4. No Small Leases, Mysteries Not Worth Solving
The third building, the westernmost, was built for the Federal Bureau of Investigation in 1975. The FBI migrated to offices on Gate Parkway in 2009. It was here the FBI tracked the story told in the 2020 HBO docuseries McMillion$. Throughout the 1990s, McDonald’s fast-food restaurants gave prizes through a promotional version of the classic board game Monopoly. Nobody inside McDonald’s realized someone was stealing $24 million worth of winning tickets and selling them to friends and family. These days, the only mystery in the old FBI Building is who threw the mattress out the window and from which floor. It’s a mystery nobody deems worth solving.
Late February 2016, The Jacksonville Daily Record reported Three Oaks Plaza would “rebrand” itself “Omega Oaks.” Omega Oaks excluded the former FBI building, saying “Omega Oaks I is 96,541 square feet and Omega Oaks II is 91,396 square feet. That totals 187,937 square feet, a significant available space in the market.”
Colliers International Northeast Florida sought tenants “to take at least half of a building.” Colliers President Bob Selton said, “The goal is not to do small leases.” Colliers met its goal: it did no leases at all.

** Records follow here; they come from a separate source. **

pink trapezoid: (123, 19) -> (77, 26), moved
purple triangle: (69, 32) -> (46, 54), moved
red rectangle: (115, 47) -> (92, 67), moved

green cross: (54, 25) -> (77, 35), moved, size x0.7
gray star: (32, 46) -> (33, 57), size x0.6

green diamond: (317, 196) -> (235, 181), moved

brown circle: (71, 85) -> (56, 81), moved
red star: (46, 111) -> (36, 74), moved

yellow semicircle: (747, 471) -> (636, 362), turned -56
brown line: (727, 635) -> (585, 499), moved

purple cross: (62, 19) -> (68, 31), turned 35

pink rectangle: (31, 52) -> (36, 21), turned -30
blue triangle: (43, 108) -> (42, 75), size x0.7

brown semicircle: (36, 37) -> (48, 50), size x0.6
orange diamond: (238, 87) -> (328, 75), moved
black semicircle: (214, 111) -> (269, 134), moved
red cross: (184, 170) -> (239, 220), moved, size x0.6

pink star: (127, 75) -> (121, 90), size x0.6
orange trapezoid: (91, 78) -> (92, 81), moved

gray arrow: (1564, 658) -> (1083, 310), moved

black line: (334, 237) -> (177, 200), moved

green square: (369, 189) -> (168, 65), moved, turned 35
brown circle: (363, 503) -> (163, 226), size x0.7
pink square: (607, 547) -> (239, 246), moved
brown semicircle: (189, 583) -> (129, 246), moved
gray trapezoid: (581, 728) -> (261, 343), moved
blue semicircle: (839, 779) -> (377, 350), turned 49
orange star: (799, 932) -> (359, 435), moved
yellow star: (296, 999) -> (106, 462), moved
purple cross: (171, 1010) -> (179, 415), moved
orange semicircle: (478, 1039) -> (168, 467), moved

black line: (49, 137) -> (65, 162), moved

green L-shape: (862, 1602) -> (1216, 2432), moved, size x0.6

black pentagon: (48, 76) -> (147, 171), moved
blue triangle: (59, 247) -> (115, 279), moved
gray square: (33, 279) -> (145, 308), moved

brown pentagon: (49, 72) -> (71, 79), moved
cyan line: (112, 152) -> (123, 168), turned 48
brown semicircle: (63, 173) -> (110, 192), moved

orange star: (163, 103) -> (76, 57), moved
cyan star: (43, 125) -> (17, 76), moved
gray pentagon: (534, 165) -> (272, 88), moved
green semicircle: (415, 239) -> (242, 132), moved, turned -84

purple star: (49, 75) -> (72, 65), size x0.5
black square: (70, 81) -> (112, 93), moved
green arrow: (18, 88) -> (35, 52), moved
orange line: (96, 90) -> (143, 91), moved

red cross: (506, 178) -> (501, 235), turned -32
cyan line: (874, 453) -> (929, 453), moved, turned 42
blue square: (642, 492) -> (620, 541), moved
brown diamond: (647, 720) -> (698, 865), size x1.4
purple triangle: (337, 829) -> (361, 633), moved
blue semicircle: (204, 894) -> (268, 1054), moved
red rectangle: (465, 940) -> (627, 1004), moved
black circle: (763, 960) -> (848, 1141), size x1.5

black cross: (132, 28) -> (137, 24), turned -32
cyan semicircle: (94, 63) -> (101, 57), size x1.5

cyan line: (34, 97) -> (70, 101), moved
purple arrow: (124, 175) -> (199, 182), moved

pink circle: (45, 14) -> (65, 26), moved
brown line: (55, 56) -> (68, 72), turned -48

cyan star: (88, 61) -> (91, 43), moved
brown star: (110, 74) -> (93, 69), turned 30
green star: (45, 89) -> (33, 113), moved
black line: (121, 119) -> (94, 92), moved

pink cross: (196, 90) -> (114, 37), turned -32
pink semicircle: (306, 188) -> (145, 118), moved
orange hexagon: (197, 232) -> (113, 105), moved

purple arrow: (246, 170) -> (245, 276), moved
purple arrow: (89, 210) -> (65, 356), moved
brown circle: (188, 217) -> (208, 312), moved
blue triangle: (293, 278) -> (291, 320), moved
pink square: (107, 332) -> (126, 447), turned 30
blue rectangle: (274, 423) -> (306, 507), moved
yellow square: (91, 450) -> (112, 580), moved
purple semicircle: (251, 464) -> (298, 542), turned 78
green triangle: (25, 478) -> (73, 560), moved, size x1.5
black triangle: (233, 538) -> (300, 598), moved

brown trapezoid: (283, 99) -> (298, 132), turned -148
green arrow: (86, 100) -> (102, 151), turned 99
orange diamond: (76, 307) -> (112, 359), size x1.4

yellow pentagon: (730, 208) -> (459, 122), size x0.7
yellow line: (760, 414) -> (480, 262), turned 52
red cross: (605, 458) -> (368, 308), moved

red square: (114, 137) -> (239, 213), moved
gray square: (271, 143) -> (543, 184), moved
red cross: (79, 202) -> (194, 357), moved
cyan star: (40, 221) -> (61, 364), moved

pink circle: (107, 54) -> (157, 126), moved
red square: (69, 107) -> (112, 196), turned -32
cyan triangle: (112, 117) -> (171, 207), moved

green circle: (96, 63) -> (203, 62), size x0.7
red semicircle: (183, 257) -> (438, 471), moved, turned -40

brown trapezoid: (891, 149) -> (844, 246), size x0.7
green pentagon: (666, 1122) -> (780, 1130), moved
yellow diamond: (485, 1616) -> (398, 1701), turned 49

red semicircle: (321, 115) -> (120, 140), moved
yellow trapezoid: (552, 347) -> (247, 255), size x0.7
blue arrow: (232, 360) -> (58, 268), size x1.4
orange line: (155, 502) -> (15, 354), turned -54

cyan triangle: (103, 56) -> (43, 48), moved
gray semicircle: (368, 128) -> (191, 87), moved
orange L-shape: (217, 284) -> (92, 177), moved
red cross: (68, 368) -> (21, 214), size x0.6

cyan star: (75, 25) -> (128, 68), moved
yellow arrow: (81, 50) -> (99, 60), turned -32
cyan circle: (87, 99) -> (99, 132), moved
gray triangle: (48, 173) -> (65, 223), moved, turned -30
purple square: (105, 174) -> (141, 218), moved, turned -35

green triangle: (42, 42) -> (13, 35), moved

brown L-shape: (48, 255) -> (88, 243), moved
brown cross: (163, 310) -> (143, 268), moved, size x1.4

“Property records indicate,” Karen Brune Mathis of the Daily Record wrote, “the Arlington Expressway property was sold in the early 1980s and several times since.”
In October 2019, Mathis wrote that a Miami based company, Bnei Zipora Inc., had sold the building to a Canadian company, Kozman Realty, who immediately contracted a wrecking company to gut it and remove strips of the outside wall panels. Now the plan is to redevelop the old building into low-incoming housing units.
So many more transactions never make official records. In every city are cities unto themselves and this is one. Somebody sold his soul to the Devil up in these broad heights and someone sold his soul to God. What transpired after those transactions, who knows?
A sign says I’m to wait at the gate and check with higher authorities. Nobody comes down. I know. I’ve tried and I’ve waited. Time and again. No secret official’s come down beneath the rotten sodium arc light to scan my badge and take my testimony.
Jessica, a former student at Concorde Career Institute in 7960, the middle building, rode the elevator once, skipping dental classes she’d decided no longer to attend, hovering up to higher floors. She came back later after Concorde cleared out. Doors that still opened shocked her. Why would they? They opened to empty floors where anyone could, she imagined, a) hide money, b) shoot heroin, c) have an adulterous affair with a co-worker or someone else who’d paid for a class and found the program useless, d) run toward an open window or ledge and dive off.
Jessica said she wanted to answer no questions about “c.”
Even more eye-opening, or consciousness-expanding, or mind-boggling, she’d never considered how many doors a city might open to unimaginable exits, next chapters, secret rooms, secret societies, secret lives, secret pasts.
TV news crews come out every time the fire department does. Fire in former FBI offices makes good television. In the neighborhood nicknamed “Sin City” behind Three Oaks Plaza, residents sip beer and watch the conflagrations. Matt, who lives on Hare Avenue, several blocks behind the complex, wandered up inside the middle building once. He says he saw a dog up there. Some kind of shepherd or tall terrier. He didn’t know which. Just knew he’d seen a dog, watching him, up on the fifth floor.